Former Panamanian dictator Manuel Noriega completed his 17-year prison sentence in the United States for drug trafficking on Sunday. But as VOA's Brian Wagner reports from Miami, Noriega remains in U.S. custody as his lawyers fight an extradition claim from France.

Former Panamanian general Manuel Noriega became eligible for release from a minimum-security prison in Miami, after serving 17 years on a drug and racketeering sentence. Noriega has spent the past 15 years in a private cell at the facility, where he has access to a television, telephone, and exercise equipment.

His attorney Frank Rubino says Noriega will likely remain there for months to come, pending the outcome of a legal battle over extradition.

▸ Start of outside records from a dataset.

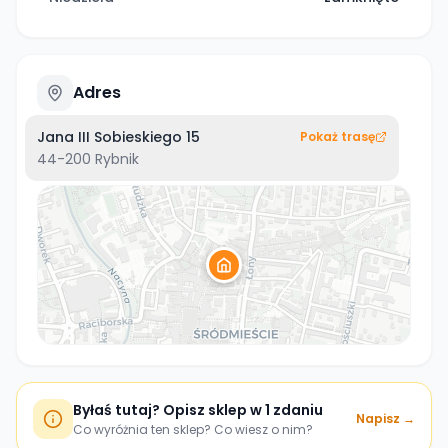
Adres
Jana III Sobieskiego 15
Pokaż trasę
44-200
Rybnik
Byłaś tutaj? Opisz sklep w 1 zdaniu
Napisz →
Co wyróżnia ten sklep? Co wiesz o nim?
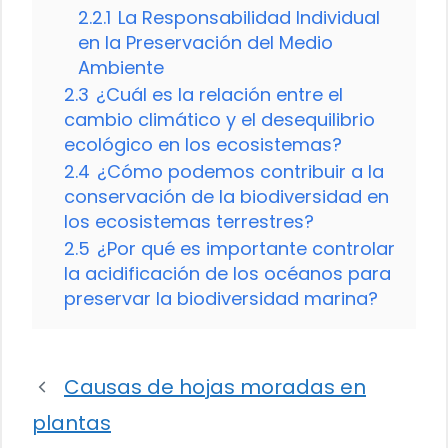
2.2.1
La Responsabilidad Individual
en la Preservación del Medio
Ambiente
2.3
¿Cuál es la relación entre el
cambio climático y el desequilibrio
ecológico en los ecosistemas?
2.4
¿Cómo podemos contribuir a la
conservación de la biodiversidad en
los ecosistemas terrestres?
2.5
¿Por qué es importante controlar
la acidificación de los océanos para
preservar la biodiversidad marina?
Causas de hojas moradas en
plantas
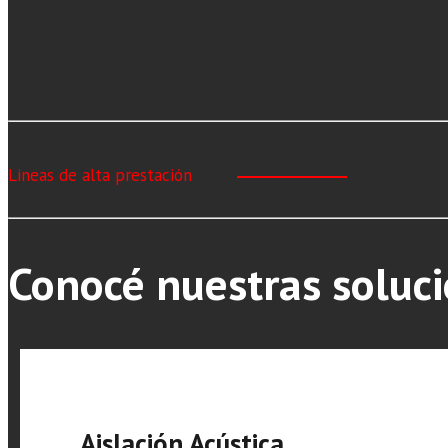
Lineas de alta prestación
Conocé nuestras soluci
Aislación Acústica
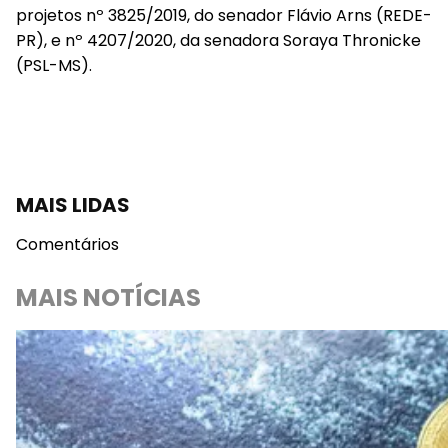
projetos nº 3825/2019, do senador Flávio Arns (REDE-
PR), e nº 4207/2020, da senadora Soraya Thronicke
(PSL-MS).
MAIS LIDAS
Comentários
MAIS NOTÍCIAS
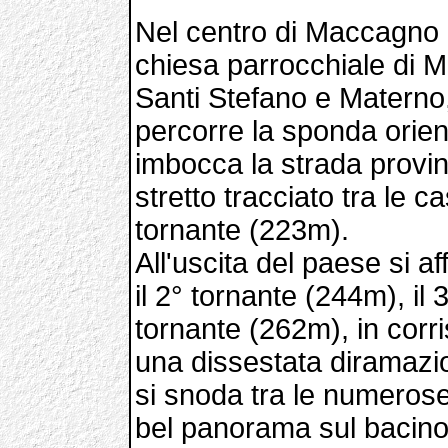
Nel centro di Maccagno 
chiesa parrocchiale di 
Santi Stefano e Materno
percorre la sponda orien
imbocca la strada provin
stretto tracciato tra le c
tornante (223m).
All'uscita del paese si a
il 2° tornante (244m), il 
tornante (262m), in corr
una dissestata diramazion
si snoda tra le numerose 
bel panorama sul bacino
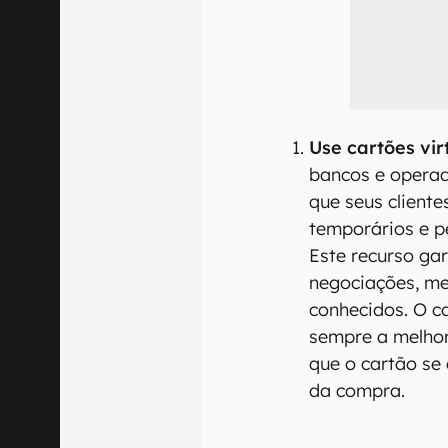
Use cartões vir
bancos e operad
que seus cliente
temporários e p
Este recurso ga
negociações, me
conhecidos. O c
sempre a melhor
que o cartão se
da compra.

"He is technically released out of the custody of the Bureau of Prisons, but is then in the custody of the United States Marshals," said Rubino. "It is basically nothing more than a paper transfer. His physical custody remains the same."

Rubino says his legal team is working on an appeal with the 11th Circuit Court of Appeals to challenge the extradition request from France, where the 73-year-old faces money laundering charges. He says the claim will show Noriega has been declared a prisoner of war in the United States and, under the Geneva Conventions, must be returned home at the end of his detention.

Noriega's attorneys have filed similar motions in lower courts in Miami, which have been rejected. Two weeks ago, a judge issued a certificate of extraditability against Noriega, one of the first steps in the extradition process.

Officials at the U.S. State Department say Secretary of State Condoleezza Rice must ultimately approve the transfer, but they say that would not happen for several months, until Noriega's attorneys have been able to present their appeals.

U.S. officials say they have communicated several times with France about the extradition request, and say they are satisfied that France will respect Noriega's rights when he is transferred.

Panama's government has filed its own extradition request for Noriega, who has been convicted in absentia there for embezzlement, murder, and corruption.

A poll published Sunday in a leading Panama City newspaper showed that a majority of Panamanians back the French claim, saying Noriega is unlikely to face justice at home.